## THE TASK
Write out each line from the data below that includes the word "electrónico".

[Page-level text extractions]
——————

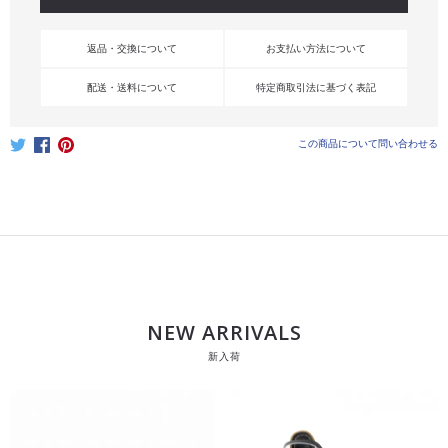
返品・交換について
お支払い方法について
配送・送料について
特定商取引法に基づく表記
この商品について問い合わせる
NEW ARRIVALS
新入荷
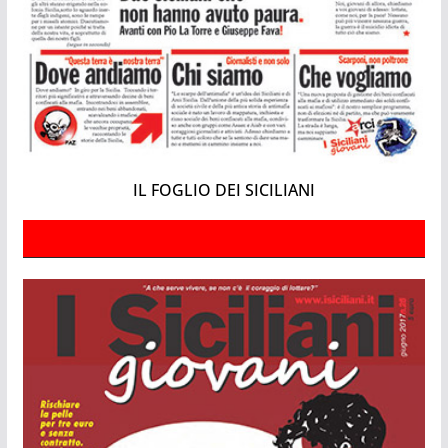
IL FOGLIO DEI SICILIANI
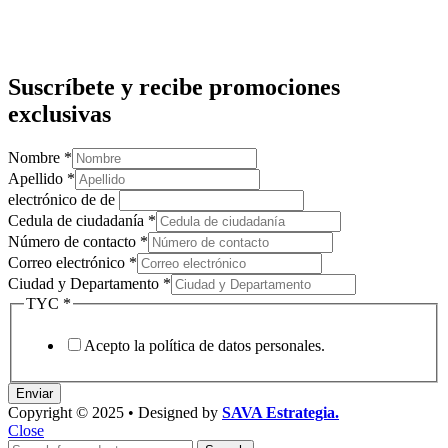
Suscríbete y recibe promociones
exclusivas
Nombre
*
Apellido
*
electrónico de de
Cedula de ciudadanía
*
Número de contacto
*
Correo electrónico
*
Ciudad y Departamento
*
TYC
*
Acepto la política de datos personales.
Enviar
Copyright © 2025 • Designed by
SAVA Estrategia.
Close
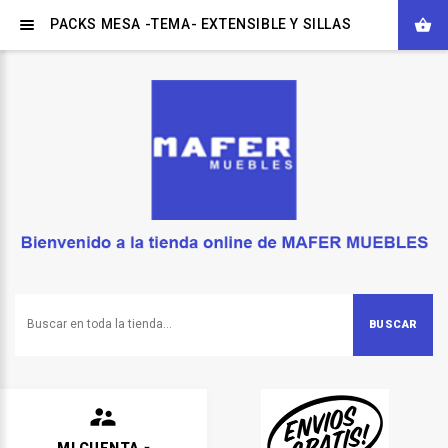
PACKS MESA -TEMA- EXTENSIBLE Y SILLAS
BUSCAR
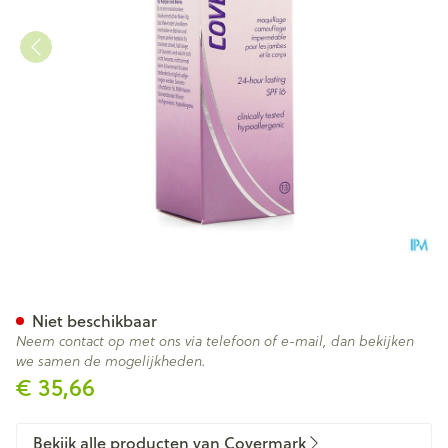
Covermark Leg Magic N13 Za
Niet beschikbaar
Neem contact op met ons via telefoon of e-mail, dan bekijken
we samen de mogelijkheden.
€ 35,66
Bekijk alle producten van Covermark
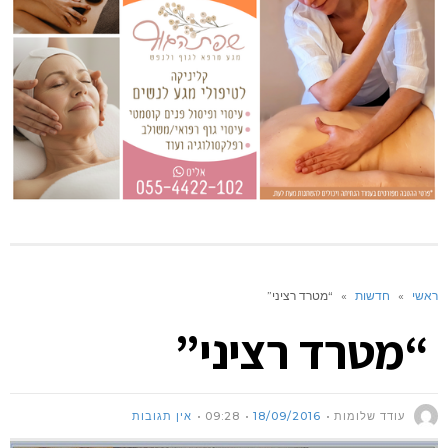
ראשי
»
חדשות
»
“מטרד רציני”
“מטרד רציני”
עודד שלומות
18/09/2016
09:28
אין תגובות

——————

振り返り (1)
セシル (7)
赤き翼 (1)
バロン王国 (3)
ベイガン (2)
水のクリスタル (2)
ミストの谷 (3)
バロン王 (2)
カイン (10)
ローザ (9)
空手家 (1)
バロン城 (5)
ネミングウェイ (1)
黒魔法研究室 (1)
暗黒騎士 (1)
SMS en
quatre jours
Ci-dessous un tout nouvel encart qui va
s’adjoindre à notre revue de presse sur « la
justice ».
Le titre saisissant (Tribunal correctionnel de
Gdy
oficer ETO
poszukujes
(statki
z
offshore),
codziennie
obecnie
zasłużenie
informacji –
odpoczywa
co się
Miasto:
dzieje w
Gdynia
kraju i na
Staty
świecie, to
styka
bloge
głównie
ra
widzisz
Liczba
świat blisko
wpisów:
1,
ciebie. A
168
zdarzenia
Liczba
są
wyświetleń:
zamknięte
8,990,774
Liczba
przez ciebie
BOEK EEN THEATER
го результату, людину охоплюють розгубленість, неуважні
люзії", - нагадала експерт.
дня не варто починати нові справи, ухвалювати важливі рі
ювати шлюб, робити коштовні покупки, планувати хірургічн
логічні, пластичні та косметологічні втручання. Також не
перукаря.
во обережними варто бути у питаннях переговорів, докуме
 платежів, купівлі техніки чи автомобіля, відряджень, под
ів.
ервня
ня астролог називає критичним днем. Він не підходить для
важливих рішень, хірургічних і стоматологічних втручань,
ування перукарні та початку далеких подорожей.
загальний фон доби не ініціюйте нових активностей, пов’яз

——————

## SOLUTION TO THE EXERCISE
electrónico de de
Correo electrónico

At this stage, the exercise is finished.